The report adds that there is lack of political support by women peers who support old people for money, manipulation of young women by rich politicians to step down in their favor, non-registration of young women at almost 6% to a political party yet aspire to hold key party positions, and incidences of rampant political violence whereby rich, old politicians use youths to intimidate them.
To demonstrate democratic incompetence in political parties, the report cites the experience of a young female aspirant in Kisumu who won the County Representative position but was not presented with the nomination certificate on the ground that the ODM election body had nullified the results in Nyanza and Western region due to irregularities.

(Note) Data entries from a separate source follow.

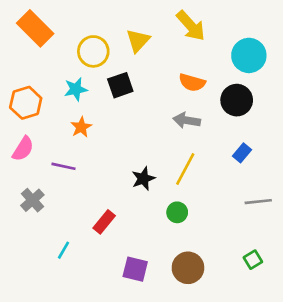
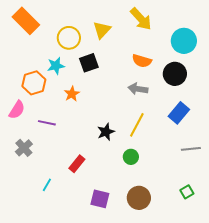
orange hexagon: (26, 103) -> (34, 83), moved
orange star: (81, 127) -> (72, 94), moved
blue rectangle: (242, 153) -> (179, 113), size x1.5

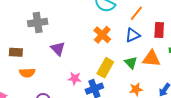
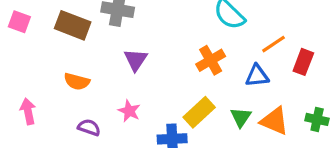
red rectangle: (159, 30) -> (303, 62), moved
brown rectangle: (16, 52) -> (73, 25), moved, size x1.5
pink star: (75, 79) -> (129, 111), moved

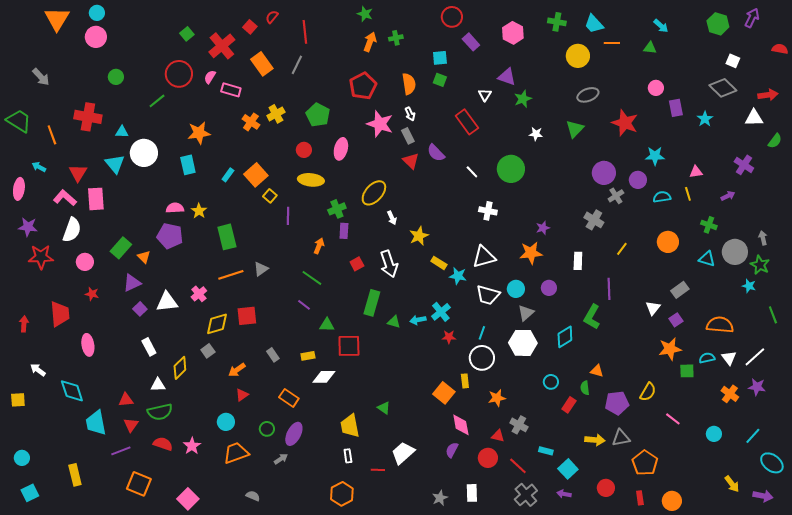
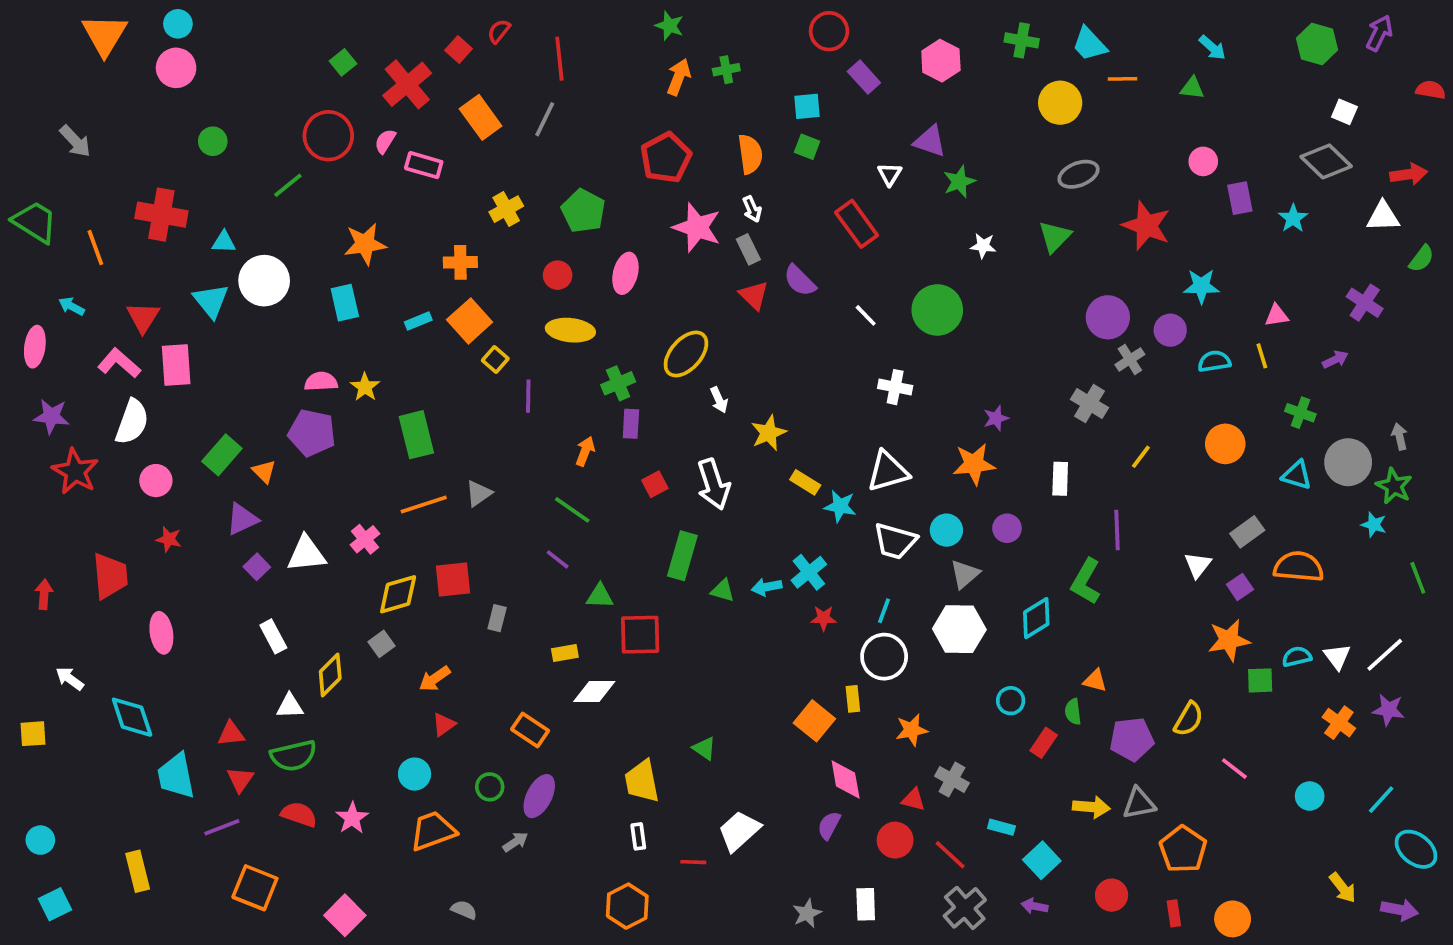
orange cross: (251, 122) -> (460, 262), moved, turned -36
cyan rectangle: (228, 175) -> (418, 321), turned 32
red star: (41, 257) -> (75, 471), turned 30
orange semicircle: (720, 325) -> (1299, 567), moved
gray rectangle: (273, 355) -> (497, 618), moved, turned 48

ODM instead chose another candidate of their choice who replaced her.
In an effort to foster women participation in political leadership, the survey's analysis reveals that 29% sampled young women leaders suggest that women should be fully involved in decision making regarding party activities. 23% suggest they should be involved in advocacy and public awareness, 18% suggest the need to establish a Young Women League in various political parties for empowerment, 12% suggest involvement in full management of party affairs, while 12% suggest promotion of leadership and governance. Another 6% suggest spearheading of youth agenda in their respective parties.
Hon. Ng'ang'a urged women to aspire for elective positions not to be nominated as a way of realising women empowerment in this new era citing that out of the 441 Members of County Assembly nationwide, only 21 young women were elected while the majority were nominated.
She advised young women to set their priorities right through consistence and persistence using the SWOT (strength, Weakness, Opportunity and Threats) analysis to succeed in political leadership.
She also urged them to celebrate their predecessor women in politics because it motivates and challenges them to learn from their strengths and weaknesses.